Édito

Ceux qui n’évoluent pas disparaîtront

On n’arrête pas un train qui fonce à vive allure, mais on peut essayer de monter en marche quand l’opportunité se présente. L’économie collaborative – ce que les anglo-saxons appellent plus justement l’économie du partage – modifie progressivement tous les modèles économiques de l’économie marchande. Au lieu de se désespérer, une fois de plus, de la concurrence déloyale qu’elle présente, il faut voir dans quelle mesure le modèle peut trouver une application intelligente dans l’industrie hôtelière.

Cela n’empêche pas d’appuyer et même de bousculer un peu les responsables politiques pour qu’ils fassent leur travail législatif et rétablissent des règles acceptables et équitables pour tous les acteurs. Mais le mouvement est trop engagé auprès des clients pour espérer le voir disparaître. Le marché aura toujours raison.

Que peut-on retenir du modèle collaboratif ? D’abord qu’il permet de mieux exploiter des ressources inutilisées et surtout qu’il n’exclut pas la notion de service, un domaine où les hôteliers ont une certaine expertise. La collaboration est-elle inenvisageable entre des particuliers qui vont mettre une offre originale sur le marché et des hôteliers de proximité qui peuvent apporter une valeur ajoutée ? Aucune porte ne doit être fermée. La bataille acharnée entre les hôteliers et les promoteurs de résidences de tourisme s’est achevée par une récupération intelligente par les hôteliers d’un modèle de financement et de gestion qui présente des avantages. Dans la plupart des grandes villes où le déficit en chambres d’hôtels est manifeste, la location d’appartements ou le logement chez l’habitant sont des formules complémentaires qui ne font pas baisser le taux d’occupation. En revanche, pourquoi ne pas récupérer une partie des dépenses des touristes en leur donnant accès à la restauration, au fitness, au business center… ?

On voit que certains modèles originaux, comme Mama Shelter, rencontrent leur public. Il est sans doute possible de s’en inspirer en élargissant encore la gamme des services et en travaillant sur la rentabilité réelle de chacun.
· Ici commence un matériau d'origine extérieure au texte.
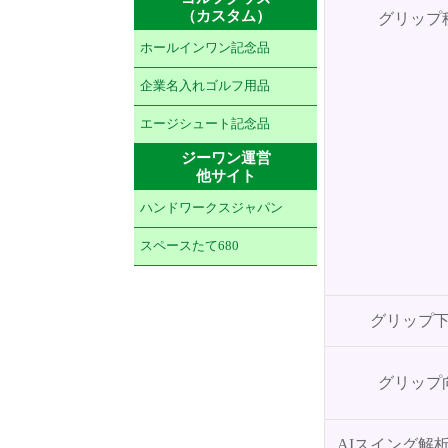
（カスタム）
グリップ
ホールインワン記念品
企業名入れゴルフ用品
エージシュート記念品
ジーワン運営
他サイト
ハンドワークスジャパン
スペースたて680
グリップ
グリップ
AIスイング解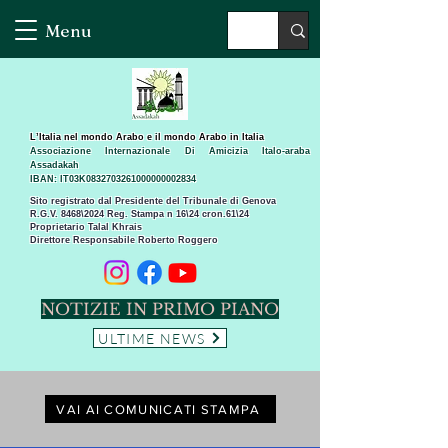
Menu
L’Italia nel mondo Arabo e il mondo Arabo in Italia
Associazione Internazionale Di Amicizia Italo-araba
Assadakah
IBAN: IT03K0832703261000000002834
Sito registrato dal Presidente del Tribunale di Genova
R.G.V. 8468\2024 Reg. Stampa n 16\24 cron.61\24 ​
Proprietario Talal Khrais
Direttore Responsabile Roberto Roggero
NOTIZIE IN PRIMO PIANO
ULTIME NEWS
VAI AI COMUNICATI STAMPA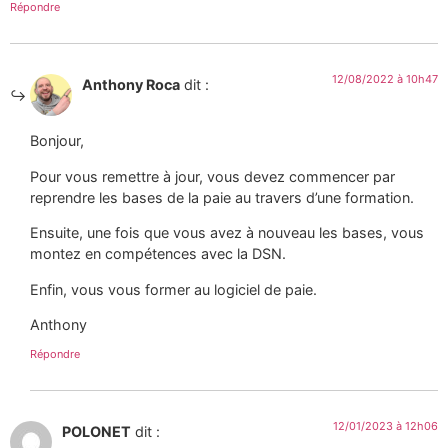
Répondre
12/08/2022 à 10h47
Anthony Roca
dit :
Bonjour,
Pour vous remettre à jour, vous devez commencer par
reprendre les bases de la paie au travers d’une formation.
Ensuite, une fois que vous avez à nouveau les bases, vous
montez en compétences avec la DSN.
Enfin, vous vous former au logiciel de paie.
Anthony
Répondre
12/01/2023 à 12h06
POLONET
dit :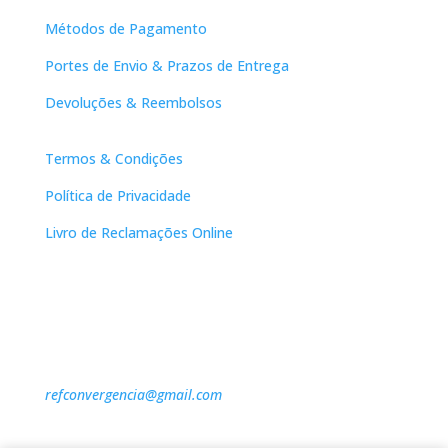
Métodos de Pagamento
Portes de Envio & Prazos de Entrega
Devoluções & Reembolsos
Links Úteis
Termos & Condições
Política de Privacidade
Livro de Reclamações Online
Contactos
DNL Convergência
Rua Principal nº39-41, RC Direito, Loja 2
Vergas
3840-555 Sto André de Vagos
refconvergencia@gmail.com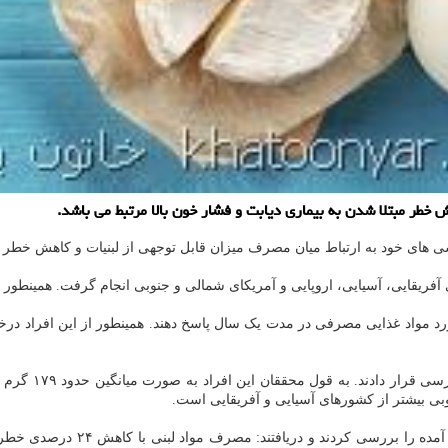
طر مبتلا شدن به بیماری دیابت و فشار خون بالا مرتبط می باشد.
ی های خود به ارتباط میان مصرف میزان قابل توجهی از لبنیات و کاهش خطر مبت
د مواد غذایی مصرفی در مدت یک سال پاسخ دهند. همینطور از این افراد در
افراد شرکت کن
ی بیشتر از کشورهای آسیایی و آفریقایی است.
به گزارش خاتون یار به نقل از مد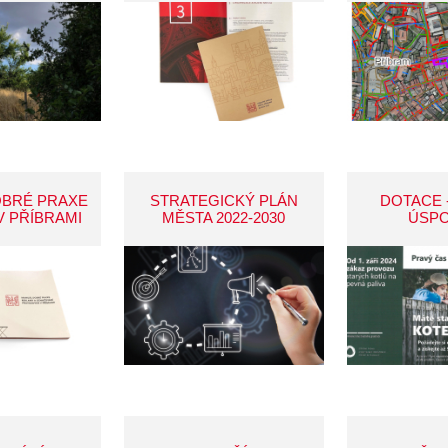
OBRÉ PRAXE
STRATEGICKÝ PLÁN
DOTACE 
V PŘÍBRAMI
MĚSTA 2022-2030
ÚSP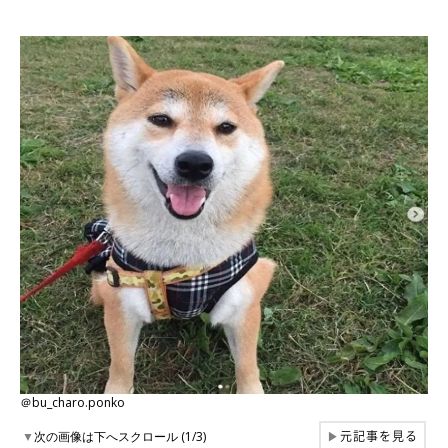
＠bu_charo.ponko
元記事を見る
▼
次の画像は下へスクロール (1/3)
▶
L’autre leçon à tirer de l’économie collaborative est justement de laisser faire par d’autres les tâches qu’ils maîtrisent mieux. Dans cette collaboration, la répartition des tâches est profitable aux partenaires qui sauront trouver un terrain d’entente. Encore une fois, la restauration n’est pas le domaine d’excellence des hôteliers – à l’exception des établissements de grand luxe qui propose une expérience exceptionnelle. Les nouvelles formules sont plus proches de la vente à emporter et du plat à réchauffer que de la bonne gastronomie de terroir. Certains hôteliers ont déjà eu l’idée de confier leur room-service à un restaurant voisin sélectionné pour sa carte attrayante. D’autres alliances restent aussi à inventer. Lieu de rencontre, l’hôtel est légitime pour devenir un pôle de services, comme un «guichet unique» du voyageur pour ses réservations, ses spectacles, son bien-être, ses achats de première nécessité, ses déplacements futurs, voire des services de proximité… Si le tourisme est avant tout une suite de prestations, pourquoi l’hôtel n’en serait-il pas la locomotive ?

L’économie collaborative n’a aucune raison de se développer uniquement entre particuliers. La porte est déjà assez ouverte à toutes les tentations de para-commercialisme et de prestations déguisées. L’hôtellerie a besoin de bouger. Elle a besoin d’une stratégie qui ne soit pas que défensive, comme c’est trop le cas en ce moment. C’est en soi le signe d’un manque d’anticipation par rapport à des phénomènes de société. Cette stratégie peut être à la fois audacieuse et sortir des cadres habituels en s’appuyant sur les nouvelles générations qui n’ont pas la même réticence à sauter les barrières. Elle implique de la part des hôteliers de s’ouvrir plus largement sur leur communauté locale en les associant à l’accueil des visiteurs. Elle implique aussi de retrouver des réflexes et des métiers qui ont été trop vite négligés pour se focaliser sur la seule gestion. L’hospitalité au sens large fédère beaucoup de talents complémentaires qu’il faut s’atteler à réunir.